The Hyper Anna team. Source: Supplied

Sydney-based fintech startup Hyper Anna has closed a $16 million Series A funding round led by venture capital giant Sequoia China, with the funding earmarked to fuel the startup’s international expansion.

Billed as “Siri for analytics”, Hyper Anna combines artificial intelligence with fintech in its “virtual data scientist” offering ‘Anna’, which answers questions about business performance and analyses data.

The startup, which was founded in February 2016, already counts Westpac and general insurer IAG as two of its early customers, and says it will continue to focus its sales efforts in the financial services sector.

Hyper Anna co-founder and chief executive Natalie Nguyen says analysing data is key to driving growth and unlocking value for businesses.

“A business’ data is their own and ‘Anna’ empowers business to drive the value out of that that they deserve,” Nguyen tells StartupSmart.

Nguyen leveraged her past experience working as a data scientist to create a solution for companies that are “struggling to get data scientists” and obtain the business insights they need.

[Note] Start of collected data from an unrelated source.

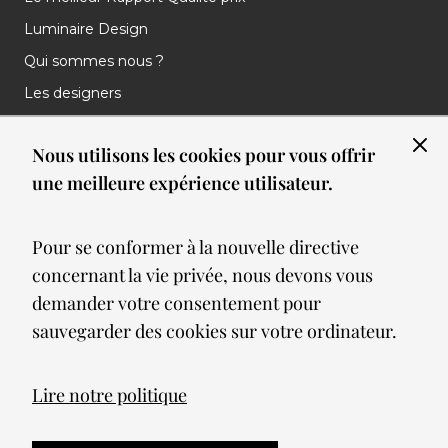
Luminaire Design
Qui sommes nous ?
Les designers
Les marques
Nous utilisons les cookies pour vous offrir
Nos réalisations
une meilleure expérience utilisateur.
Nos Clients
Les nouveautés
Pour se conformer à la nouvelle directive
Meilleures ventes
concernant la vie privée, nous devons vous
Blog
demander votre consentement pour
sauvegarder des cookies sur votre ordinateur.
© 2026 Spot lumiere led. All Rights Reserved
Lire notre politique
Mentions légales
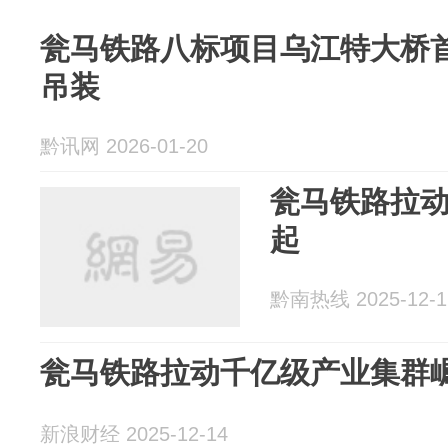
瓮马铁路八标项目乌江特大桥
吊装
黔讯网 2026-01-20
瓮马铁路拉
起
黔南热线 2025-12-1
瓮马铁路拉动千亿级产业集群
新浪财经 2025-12-14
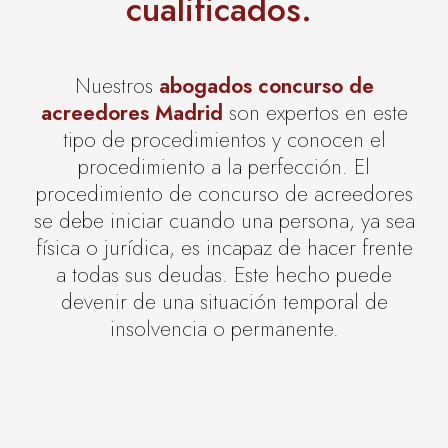
cualificados.
Nuestros
abogados concurso de
acreedores Madrid
son expertos en este
tipo de procedimientos y conocen el
procedimiento a la perfección. El
procedimiento de concurso de acreedores
se debe iniciar cuando una persona, ya sea
física o jurídica, es incapaz de hacer frente
a todas sus deudas. Este hecho puede
devenir de una situación temporal de
insolvencia o permanente.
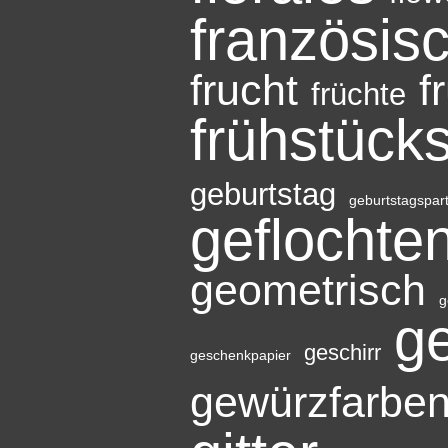
französis
frucht
f
früchte
frühstücks
geburtstag
geburtstagspar
geflochte
geometrisch
g
ge
geschirr
geschenkpapier
gewürzfarbe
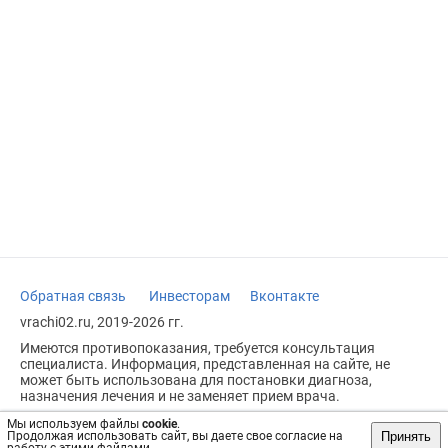
Обратная связь
Инвесторам
Вконтакте
vrachi02.ru, 2019-2026 гг.
Имеются противопоказания, требуется консультация
специалиста. Информация, представленная на сайте, не
может быть использована для постановки диагноза,
назначения лечения и не заменяет прием врача.
Возрастное ограничение: 18+
Мы используем файлы
cookie
.
Принять
Продолжая использовать сайт, вы даете свое согласие на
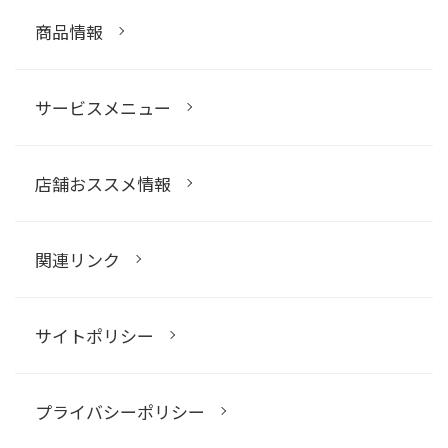
商品情報
サービスメニュー
店舗おススメ情報
関連リンク
サイトポリシー
プライバシーポリシー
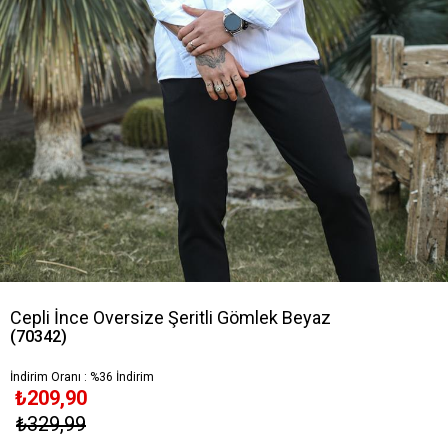
Cepli İnce Oversize Şeritli Gömlek Beyaz
(70342)
İndirim Oranı
:
%
36
İndirim
₺209,90
₺329,99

For Nguyen, filling this niche was crucial for the startup’s success in raising this funding round.

“My advice [for startups looking to raise] would be to focus on building a great product that adds value to their customers,” Nguyen says.

“This might sound cliche but it’s actually what has worked for us.”

While Nguyen says external funding is often “important for a startup to grow”, this funding should be contained “over a short-ish period of time if possible” to focus on the main goal of building a valuable, customer-centric product.

Hyper Anna’s latest funding round adds to the $1.25 million round the startup closed last year, and also saw contribution from Airtree Ventures, Westpac Reinventure and IAG Firemark Ventures.

Nguyen says this funding will be used to expand Hyper Anna’s operations to international markets, including Hong Kong, where an office is set open in September, as well as Singapore, China and the US in the future,

Australian’s eager to adopt fintech

Australian consumers continue to embrace new financial technologies, with the nation ranking fifth in the world for consumer fintech adoption, and Nguyen believes this is indicative of a trend in both corporations and consumers adopting the offerings of disruptors in the sector.

“[It’s] not just in Australia, we have seen this abroad also,” Nguyen says.

“Larger organisations have really woken up to the value of working with smaller organisations whose sole focus is solving a particular type of problem, often niche problems.”

Rather than crypto-currencies, cloud-based payments and cardless transactions, the future of fintech, according to Nguyen, is going to be data-driven and focused on solving real-world problems that businesses are facing today.

“I would say data technology will still be the keyword of fintech innovation,” she says, predicting that “we may see more data enablement companies using technologies to solve real business problems”.